Output all of the records again, exactly as written.
[Start of Attachment]
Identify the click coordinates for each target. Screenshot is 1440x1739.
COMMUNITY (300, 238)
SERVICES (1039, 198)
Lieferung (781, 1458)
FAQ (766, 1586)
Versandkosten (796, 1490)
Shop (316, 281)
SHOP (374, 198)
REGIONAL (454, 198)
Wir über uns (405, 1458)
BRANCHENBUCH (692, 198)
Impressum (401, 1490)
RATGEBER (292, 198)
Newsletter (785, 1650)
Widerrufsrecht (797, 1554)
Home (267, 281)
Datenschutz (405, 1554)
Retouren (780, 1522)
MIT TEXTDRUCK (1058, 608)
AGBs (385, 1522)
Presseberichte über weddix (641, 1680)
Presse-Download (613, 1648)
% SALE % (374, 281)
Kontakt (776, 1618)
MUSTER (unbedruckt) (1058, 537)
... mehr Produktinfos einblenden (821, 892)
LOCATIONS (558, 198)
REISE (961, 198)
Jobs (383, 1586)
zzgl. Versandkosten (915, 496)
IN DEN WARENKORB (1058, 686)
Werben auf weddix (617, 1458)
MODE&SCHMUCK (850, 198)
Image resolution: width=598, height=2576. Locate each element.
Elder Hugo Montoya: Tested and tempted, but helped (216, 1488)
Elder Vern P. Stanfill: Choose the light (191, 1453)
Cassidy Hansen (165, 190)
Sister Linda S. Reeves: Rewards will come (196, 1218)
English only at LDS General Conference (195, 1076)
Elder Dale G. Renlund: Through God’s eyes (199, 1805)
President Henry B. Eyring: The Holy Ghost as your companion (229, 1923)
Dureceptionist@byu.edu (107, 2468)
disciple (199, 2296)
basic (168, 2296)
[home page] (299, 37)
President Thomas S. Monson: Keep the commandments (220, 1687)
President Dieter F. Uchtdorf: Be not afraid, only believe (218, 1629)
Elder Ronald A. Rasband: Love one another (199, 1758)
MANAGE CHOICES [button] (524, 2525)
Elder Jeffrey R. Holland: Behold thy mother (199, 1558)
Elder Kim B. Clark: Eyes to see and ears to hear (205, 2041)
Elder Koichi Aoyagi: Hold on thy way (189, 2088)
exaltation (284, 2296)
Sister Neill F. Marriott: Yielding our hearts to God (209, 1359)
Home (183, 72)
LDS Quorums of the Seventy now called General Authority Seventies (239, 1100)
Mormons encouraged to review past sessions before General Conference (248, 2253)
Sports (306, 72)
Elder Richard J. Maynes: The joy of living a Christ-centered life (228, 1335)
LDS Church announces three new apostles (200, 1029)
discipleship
[End of Attachment]
▶ _RESPONSE FOR THIS EXERCISE_:
Identify the click coordinates for each target. Screenshot is 1440x1739.
COMMUNITY (300, 238)
SERVICES (1039, 198)
Lieferung (781, 1458)
FAQ (766, 1586)
Versandkosten (796, 1490)
Shop (316, 281)
SHOP (374, 198)
REGIONAL (454, 198)
Wir über uns (405, 1458)
BRANCHENBUCH (692, 198)
Impressum (401, 1490)
RATGEBER (292, 198)
Newsletter (785, 1650)
Widerrufsrecht (797, 1554)
Home (267, 281)
Datenschutz (405, 1554)
Retouren (780, 1522)
MIT TEXTDRUCK (1058, 608)
AGBs (385, 1522)
Presseberichte über weddix (641, 1680)
Presse-Download (613, 1648)
% SALE % (374, 281)
Kontakt (776, 1618)
MUSTER (unbedruckt) (1058, 537)
... mehr Produktinfos einblenden (821, 892)
LOCATIONS (558, 198)
REISE (961, 198)
Jobs (383, 1586)
zzgl. Versandkosten (915, 496)
IN DEN WARENKORB (1058, 686)
Werben auf weddix (617, 1458)
MODE&SCHMUCK (850, 198)
Image resolution: width=598, height=2576. Locate each element.
Elder Hugo Montoya: Tested and tempted, but helped (216, 1488)
Elder Vern P. Stanfill: Choose the light (191, 1453)
Cassidy Hansen (165, 190)
Sister Linda S. Reeves: Rewards will come (196, 1218)
English only at LDS General Conference (195, 1076)
Elder Dale G. Renlund: Through God’s eyes (199, 1805)
President Henry B. Eyring: The Holy Ghost as your companion (229, 1923)
Dureceptionist@byu.edu (107, 2468)
disciple (199, 2296)
basic (168, 2296)
[home page] (299, 37)
President Thomas S. Monson: Keep the commandments (220, 1687)
President Dieter F. Uchtdorf: Be not afraid, only believe (218, 1629)
Elder Ronald A. Rasband: Love one another (199, 1758)
MANAGE CHOICES [button] (524, 2525)
Elder Jeffrey R. Holland: Behold thy mother (199, 1558)
Elder Kim B. Clark: Eyes to see and ears to hear (205, 2041)
Elder Koichi Aoyagi: Hold on thy way (189, 2088)
exaltation (284, 2296)
Sister Neill F. Marriott: Yielding our hearts to God (209, 1359)
Home (183, 72)
LDS Quorums of the Seventy now called General Authority Seventies (239, 1100)
Mormons encouraged to review past sessions before General Conference (248, 2253)
Sports (306, 72)
Elder Richard J. Maynes: The joy of living a Christ-centered life (228, 1335)
LDS Church announces three new apostles (200, 1029)
discipleship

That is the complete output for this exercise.